Friday, October 21, 2005

Wikipedia: The Greatest “Great Book”

“Most of the electronic encyclopedias currently available do not reflect the power…of the new medium…. They only begin to suggest the flexibility that the computer can bring to the organization of a great book” (Bolter 95-97). Bolter wrote these words in 1991, and much has changed since then. The example he gives for the most advanced electronic encyclopedia is Hyperties, which simply has linking windows pop up from highlighted words with elaborations. Today, we have much more complex versions of “great books” (88), as Bolter calls them, referring to either libraries or encyclopedias, both attempts to compile all knowledge in one place. One such example is the Wikipedia: The Free Encyclopedia (www.wikipedia.org), established in 2001.

According to its definition of itself, it is a “multilingual, Web-based, free-content encyclopedia written collaboratively by volunteers and operated by the non-profit Wikimedia Foundation” (wikipedia.org). The definition is pasted directly from the website, with all highlighted words being links (which actually work in this document as well). This shows just how connected the articles are to each other; practically every other word can lead to another article. This is hypertext to the extreme, where hypertext is defined as “a body of written or pictorial material interconnected in such a complex way that it could not conveniently be presented or represented on paper” (Nelson 144).

How does hypertext make Wikipedia such a superior encyclopedia? Two main aspects are improved, the organizational aspect (influencing the possible depth and breadth of the work) and the mechanical aspect.

A persistent conundrum faced by authors of encyclopedias throughout history has been the problem of organization—should the encyclopedia be organized topically (showing the “philosophical vision” of connections between concepts) or alphabetically (facilitating access) (Bolter 91)? Wikipedia, like other electronic encyclopedias, incorporates both of these systems of organization and more. Its search function allows the reader to find any article containing the specified word, granting easy access, while various topical outlines also exist, with such categories as related links to any one article, current events, and the general set of all hypertextual links within the articles (including those to other articles as well as those to different spots in the outline of the article itself). Wikipedia fulfills Bolter’s vision concerning the practicality of an ideal electronic encyclopedia: “[T]he reader would not be permanently constrained by any one view: he or she could shift back and forth among outlines” (94). Organizational innovation, as a key means to facilitating various forms of access, is the foundation for fundamentally improving an encyclopedia.

The mechanical element is rather simple; it just takes away the physical work a reader would have to go through to find articles and those articles related to them.

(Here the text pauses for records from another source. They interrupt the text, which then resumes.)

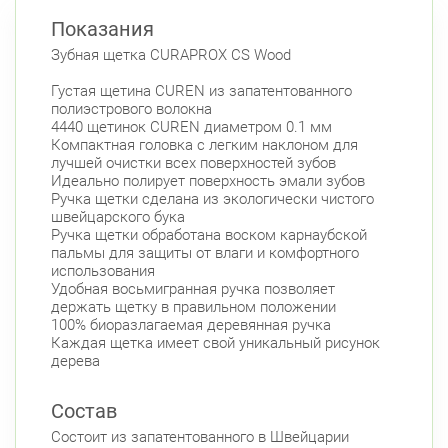
Парк Победы
Электросила
Показания
Невский район
Зубная щетка CURAPROX CS Wood
ул. Чудновского, д. 19 (Российский пр., д. 7)
Густая щетина CUREN из запатентованного
Круглосуточно
полиэстрового волокна
Проспект Большевиков
4440 щетинок CUREN диаметром 0.1 мм
Компактная головка с легким наклоном для
ул. Дыбенко ул., д. 8, к. 3
Круглосуточно
лучшей очистки всех поверхностей зубов
Улица Дыбенко
Идеально полирует поверхность эмали зубов
Ручка щетки сделана из экологически чистого
Подвойского 6/5 (Белышева, 5)
8:00-22:00
швейцарского бука
Проспект Большевиков
Улица Дыбенко
Ручка щетки обработана воском карнаубской
пальмы для защиты от влаги и комфортного
Петроградский район
использования
Удобная восьмигранная ручка позволяет
Чкаловский пр., д. 60
Круглосуточно
держать щетку в правильном положении
Петроградская
Спортивная
100% биоразлагаемая деревянная ручка
Чкаловская
Каждая щетка имеет свой уникальный рисунок
дерева
Приморский район
Туристская ул., д.28 к.1
Круглосуточно
Состав
Беговая
Состоит из запатентованного в Швейцарии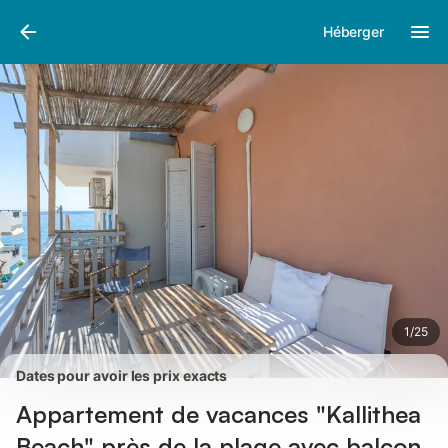
Photos
Équipements
Avis des voyageurs
Héberger
1
/
25
Dates pour avoir les prix exacts
Appartement de vacances "Kallithea
Beach" près de la plage avec balcon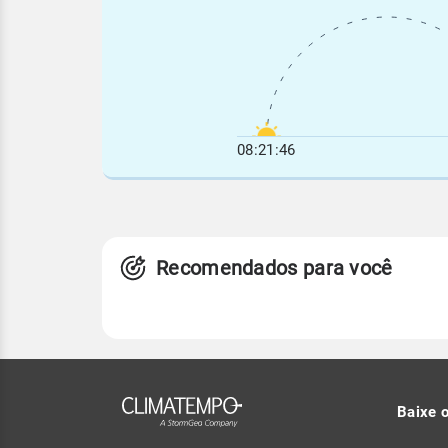
08:21:46
Recomendados para você
Baixe 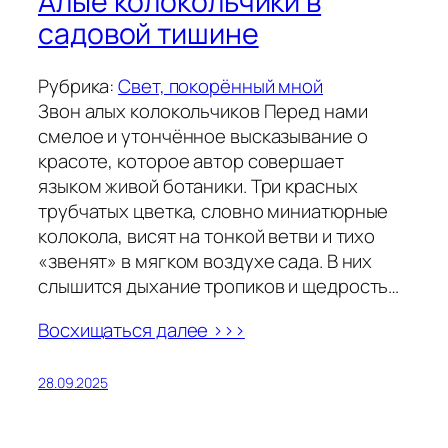
Алые колокольчики в
садовой тишине
Рубрика:
Свет, покорённый мной
Звон алых колокольчиков Перед нами
смелое и утончённое высказывание о
красоте, которое автор совершает
языком живой ботаники. Три красных
трубчатых цветка, словно миниатюрные
колокола, висят на тонкой ветви и тихо
«звенят» в мягком воздухе сада. В них
слышится дыхание тропиков и щедрость…
Восхищаться далее >>>
28.09.2025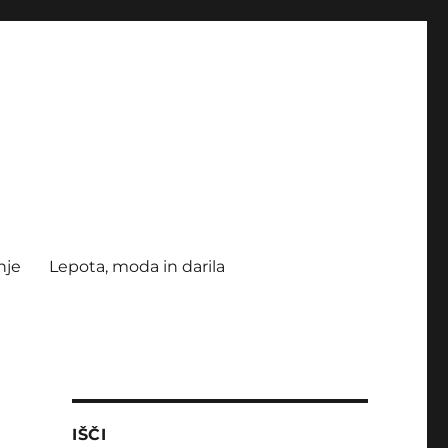
nje
Lepota, moda in darila
IŠČI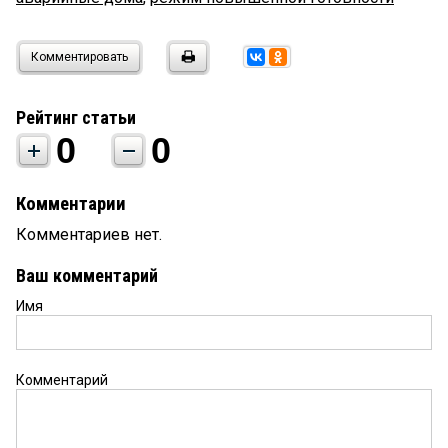
Комментировать
Рейтинг статьи
0
0
Комментарии
Комментариев нет.
Ваш комментарий
Имя
Комментарий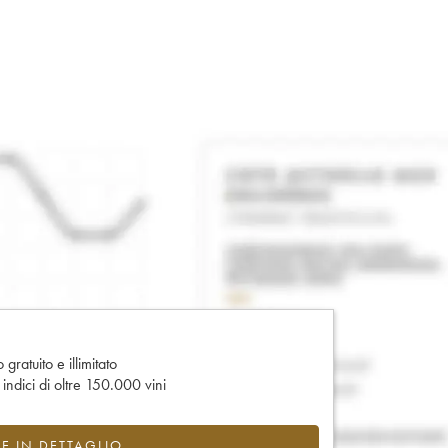
gratuito e illimitato
e indici di oltre 150.000 vini
CE IN DETTAGLIO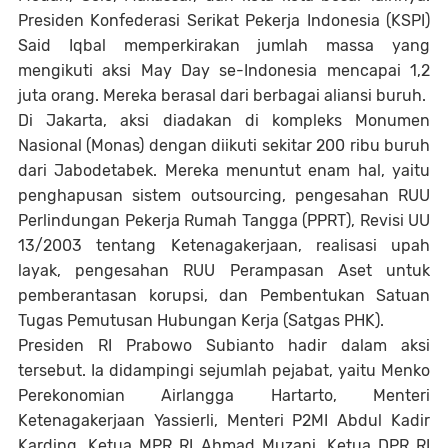
Presiden Konfederasi Serikat Pekerja Indonesia (KSPI)
Said Iqbal memperkirakan jumlah massa yang
mengikuti aksi May Day se-Indonesia mencapai 1,2
juta orang. Mereka berasal dari berbagai aliansi buruh.
Di Jakarta, aksi diadakan di kompleks Monumen
Nasional (Monas) dengan diikuti sekitar 200 ribu buruh
dari Jabodetabek. Mereka menuntut enam hal, yaitu
penghapusan sistem outsourcing, pengesahan RUU
Perlindungan Pekerja Rumah Tangga (PPRT), Revisi UU
13/2003 tentang Ketenagakerjaan, realisasi upah
layak, pengesahan RUU Perampasan Aset untuk
pemberantasan korupsi, dan Pembentukan Satuan
Tugas Pemutusan Hubungan Kerja (Satgas PHK).
Presiden RI Prabowo Subianto hadir dalam aksi
tersebut. Ia didampingi sejumlah pejabat, yaitu Menko
Perekonomian Airlangga Hartarto, Menteri
Ketenagakerjaan Yassierli, Menteri P2MI Abdul Kadir
Karding, Ketua MPR RI Ahmad Muzani, Ketua DPR RI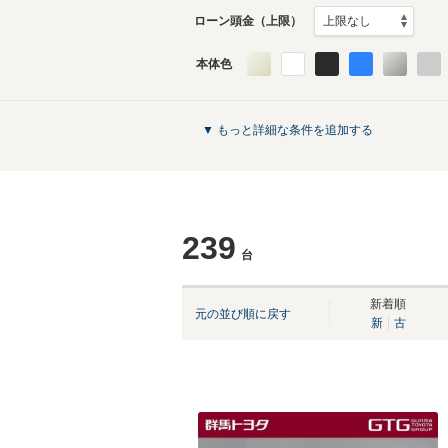
ローン頭金（上限）
本体色
▼ もっと詳細な条件を追加する
239
台
新着順
元の並び順に戻す
新
古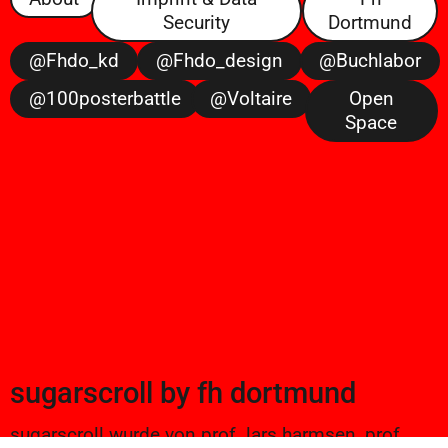
Security
Dortmund
@fhdo_kd
@fhdo_design
@buchlabor
@100posterbattle
@voltaire
Open
Space
sugarscroll
by
fh dortmund
sugarscroll wurde von prof. lars harmsen, prof.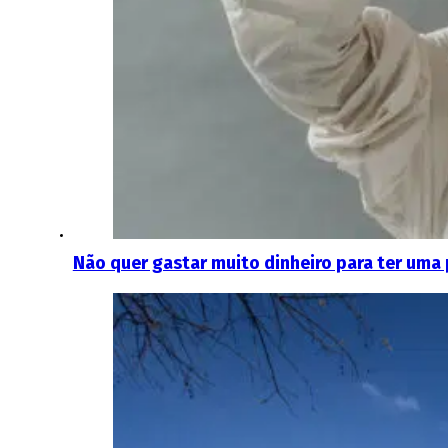
Não quer gastar muito dinheiro para ter uma p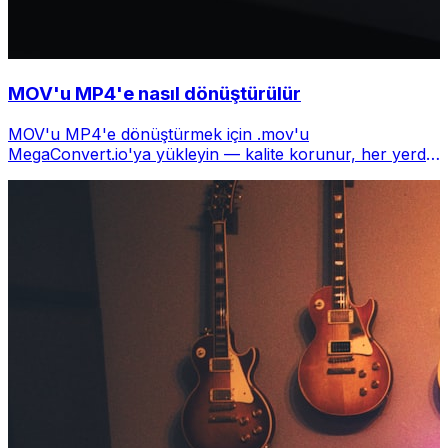
MOV'u MP4'e nasıl dönüştürülür
MOV'u MP4'e dönüştürmek için .mov'u
MegaConvert.io'ya yükleyin — kalite korunur, her yerde
oynatılır, ücretsiz.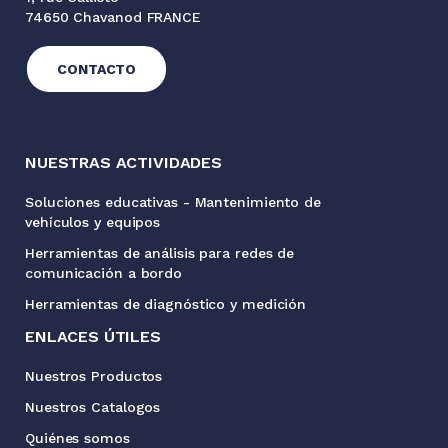
74650 Chavanod FRANCE
CONTACTO
NUESTRAS ACTIVIDADES
Soluciones educativas - Mantenimiento de
vehículos y equipos
Herramientas de análisis para redes de
comunicación a bordo
Herramientas de diagnóstico y medición
ENLACES ÚTILES
Nuestros Productos
Nuestros Catalogos
Quiénes somos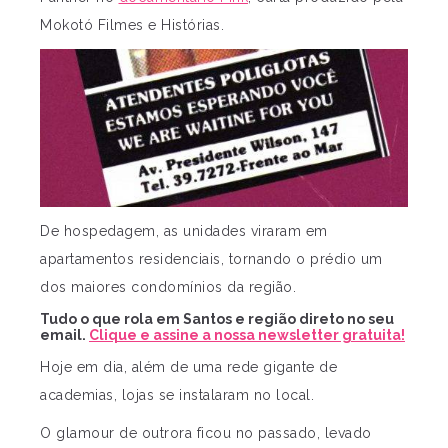
Mokotó Filmes e Histórias.
De hospedagem, as unidades viraram em
apartamentos residenciais, tornando o prédio um
dos maiores condomínios da região.
Tudo o que rola em Santos e região direto no seu
email.
Clique e assine a nossa newsletter gratuita!
Hoje em dia, além de uma rede gigante de
academias, lojas se instalaram no local.
O glamour de outrora ficou no passado, levado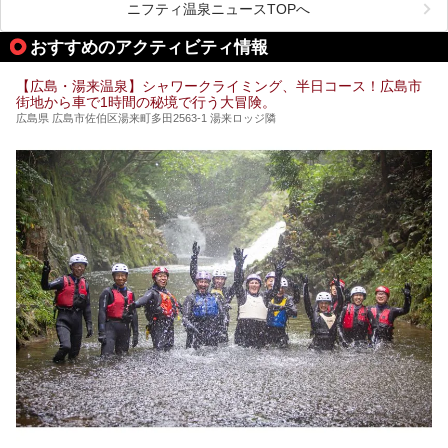
今回は、そんな広島県にある温浴施設のなかから、筆者が
ニフティ温泉ニュースTOPへ
「一度訪ねてみたい」と気になっている魅力的な施設を5件
ピックアップして紹介します。
おすすめのアクティビティ情報
※2021/07/30時点の情報です。
【広島・湯来温泉】シャワークライミング、半日コース！広島市
街地から車で1時間の秘境で行う大冒険。
広島県 広島市佐伯区湯来町多田2563-1 湯来ロッジ隣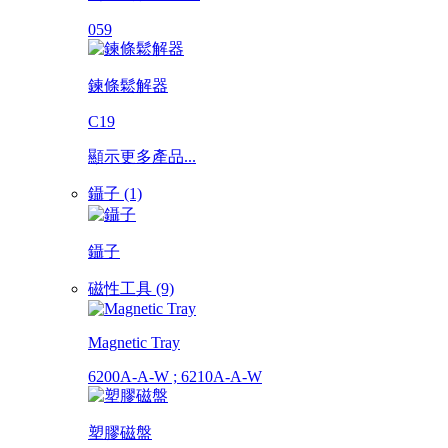
059
鍊條鬆解器
C19
顯示更多產品...
鑷子 (1)
鑷子
磁性工具 (9)
Magnetic Tray
6200A-A-W ; 6210A-A-W
塑膠磁盤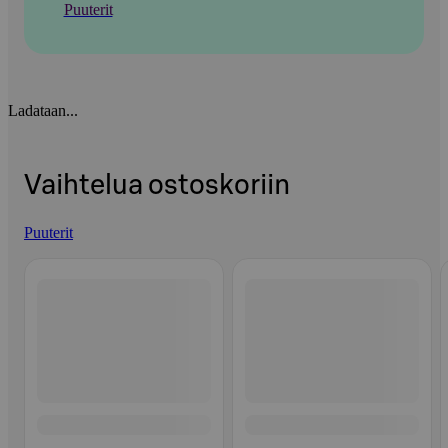
Puuterit
Ladataan...
Vaihtelua ostoskoriin
Puuterit
Ohita listaus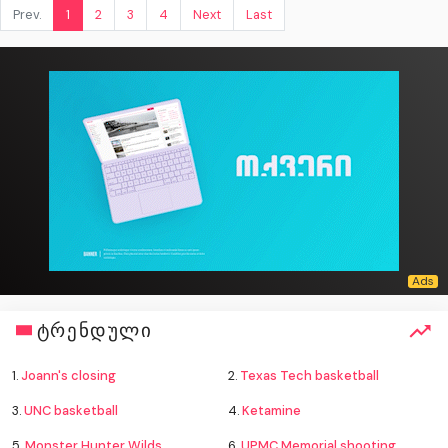
Prev.
1
2
3
4
Next
Last
ტრენდული
1.
Joann's closing
2.
Texas Tech basketball
3.
UNC basketball
4.
Ketamine
5.
Monster Hunter Wilds
6.
UPMC Memorial shooting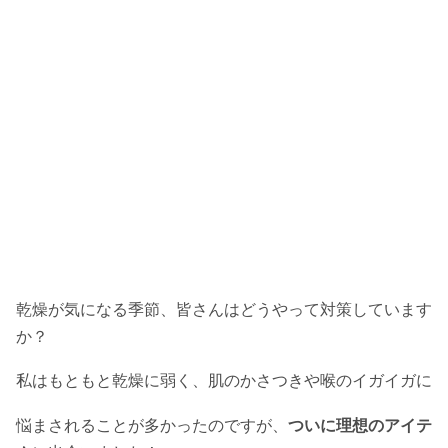
乾燥が気になる季節、皆さんはどうやって対策しています
か？
私はもともと乾燥に弱く、肌のかさつきや喉のイガイガに
悩まされることが多かったのですが、
ついに理想のアイテ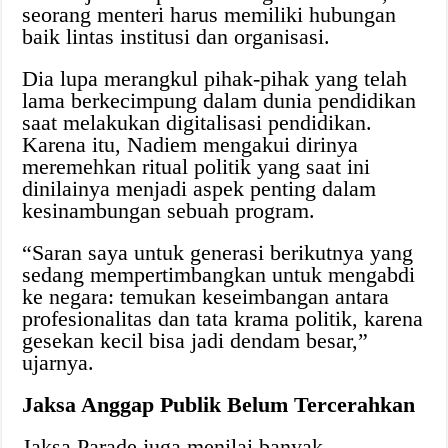
seorang menteri harus memiliki hubungan
baik lintas institusi dan organisasi.
Dia lupa merangkul pihak-pihak yang telah
lama berkecimpung dalam dunia pendidikan
saat melakukan digitalisasi pendidikan.
Karena itu, Nadiem mengakui dirinya
meremehkan ritual politik yang saat ini
dinilainya menjadi aspek penting dalam
kesinambungan sebuah program.
“Saran saya untuk generasi berikutnya yang
sedang mempertimbangkan untuk mengabdi
ke negara: temukan keseimbangan antara
profesionalitas dan tata krama politik, karena
gesekan kecil bisa jadi dendam besar,”
ujarnya.
Jaksa Anggap Publik Belum Tercerahkan
Jaksa Parade juga menilai banyak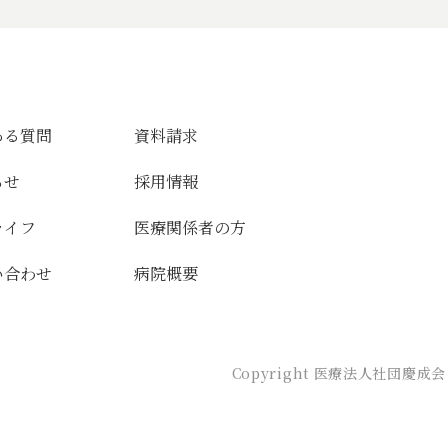
ある質問
資料請求
らせ
採用情報
ライフ
医療関係者の方
い合わせ
病院概要
Copyright 医療法人社団慶成会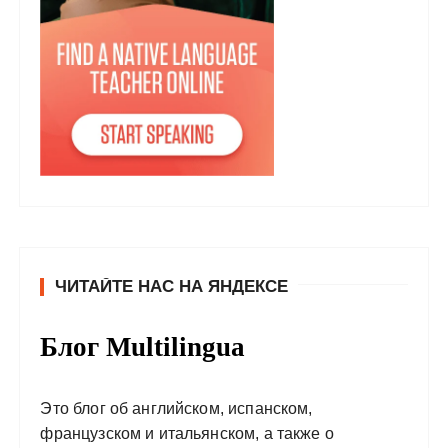
ЧИТАЙТЕ НАС НА ЯНДЕКСЕ
Блог Multilingua
Это блог об английском, испанском,
французском и итальянском, а также о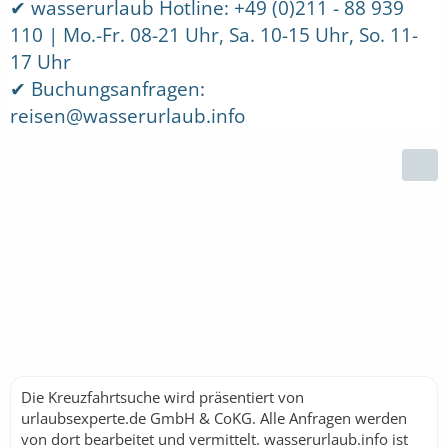
✔
wasserurlaub Hotline: +49 (0)211 - 88 939
110 | Mo.-Fr. 08-21 Uhr, Sa. 10-15 Uhr, So. 11-
17 Uhr
✔
Buchungsanfragen:
reisen@wasserurlaub.info
Die Kreuzfahrtsuche wird präsentiert von
urlaubsexperte.de GmbH & CoKG. Alle Anfragen werden
von dort bearbeitet und vermittelt. wasserurlaub.info ist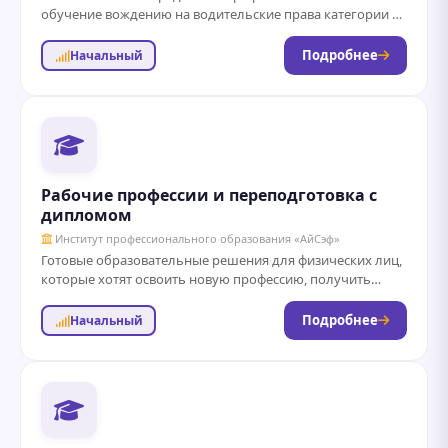
обучение вождению на водительские права категории А,
В, М по доступным ценам. Опытные инструкторы,
современные автодромы и...
Подробнее
Начальный
Рабочие профессии и переподготовка с
дипломом
Институт профессионального образования «АйСэф»
Готовые образовательные решения для физических лиц,
которые хотят освоить новую профессию, получить
документ для трудоустройства, повысить квалификацию
для продвижения по...
Подробнее
Начальный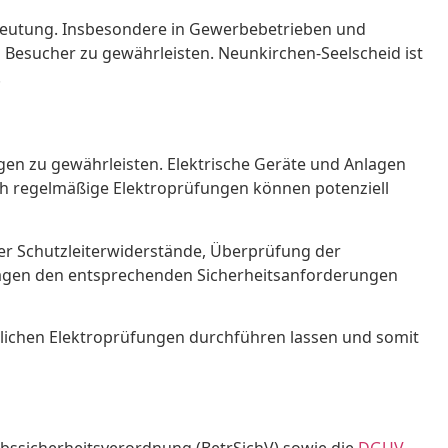
edeutung. Insbesondere in Gewerbebetrieben und
d Besucher zu gewährleisten. Neunkirchen-Seelscheid ist
.
gen zu gewährleisten. Elektrische Geräte und Anlagen
rch regelmäßige Elektroprüfungen können potenziell
er Schutzleiterwiderstände, Überprüfung der
nlagen den entsprechenden Sicherheitsanforderungen
rlichen Elektroprüfungen durchführen lassen und somit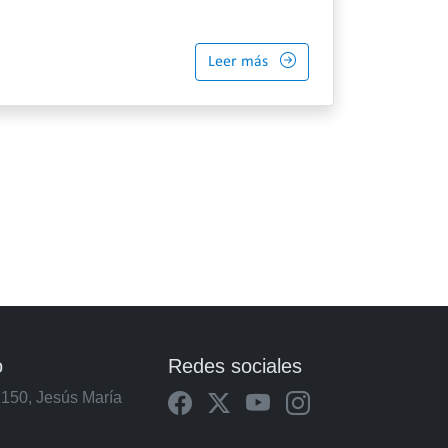
Leer más
o
Redes sociales
2150, Jesús María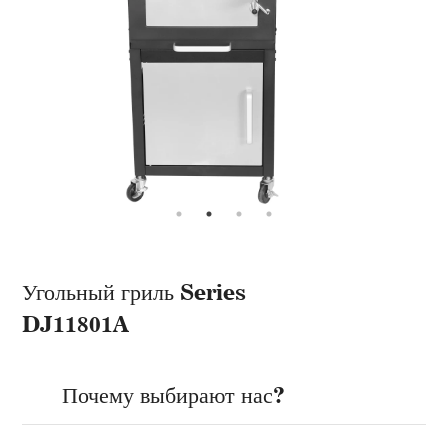
Угольный гриль Series
DJ11801A
Почему выбирают нас?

In these abilities, Wikipedia approaches closer to the ideals originally set forth by Vannevar Bush and Ted Nelson for the information retrieval system of the future. Bush describes “[w]holly new forms of encyclopedias…ready made with a mesh of associative trails running through them….The chemist, struggling with the synthesis of an organic compound, has all the chemical literature before him in his laboratory, with trails following the analogies of compounds, and side trails to their physical and chemical behavior” (46). Granted, Wikipedia is not as specialized as a doctor would need, but the technology involved is exactly what Bush is describing, with hypertext establishing numerous associative connections for efficient investigation in whatever degree of depth or breadth required. Nelson comments on another aspect for the development of information retrieval, that “[i]nformation systems must have built in the capacity to accept the new categorization systems as they evolve from, or outside, the framework of the old” (144). Knowledge is constantly changing, and more information is always amassing; the best retrieval systems will be able to adapt to this change. Wikipedia, with its option to be viewed in various outlines, through word searches, or through numerous associative links establish innumerable categories. Clearly, Wikipedia is one of the leading developments in new media application, providing better organization and faster access. It is truly the greatest “great book.”